Vous voudrez peut-être considérer les outils suivants pour gérer une scène :

  • Mis à part les jetons de points d’Anarchy, vous aurez peut-être besoin de quelques jetons supplémentaires :
    • Si vous utilisez la règle facultative pour les cibles prioritaires (p. 153), vous voudrez que certains jetons les représentent.
    • Si vous utilisez les règles maison pour les scènes de poursuite, vous pourrez également vouloir des jetons de poursuite.
    • Si vous utilisez les règles maison pour les conflits sociaux, vous voudrez peut-être des jetons pour mesurer l’influence / la résolution.

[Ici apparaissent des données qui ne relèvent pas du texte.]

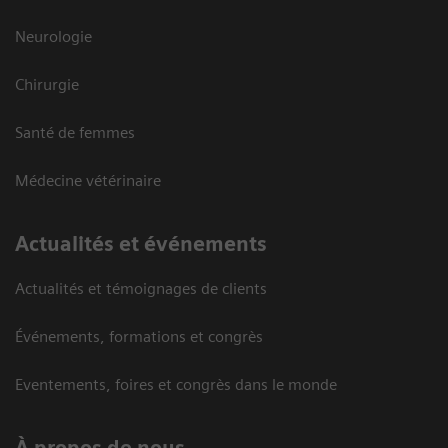
Neurologie
Chirurgie
Santé de femmes
Médecine vétérinaire
Actualités et événements
Actualités et témoignages de clients
Événements, formations et congrès
Eventements, foires et congrès dans le monde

  • Vous pourriez avoir également besoin de post-it pour se souvenir des points clefs et des éléments de narration importants :
    • Si vous utilisez la règle maison pour les « montages », un tracker d’avancement est utile.
    • Si vous dirigez une campagne entière, un tracker d’intrigue (horloges) peut être utile pour suivre les factions et les ennemis.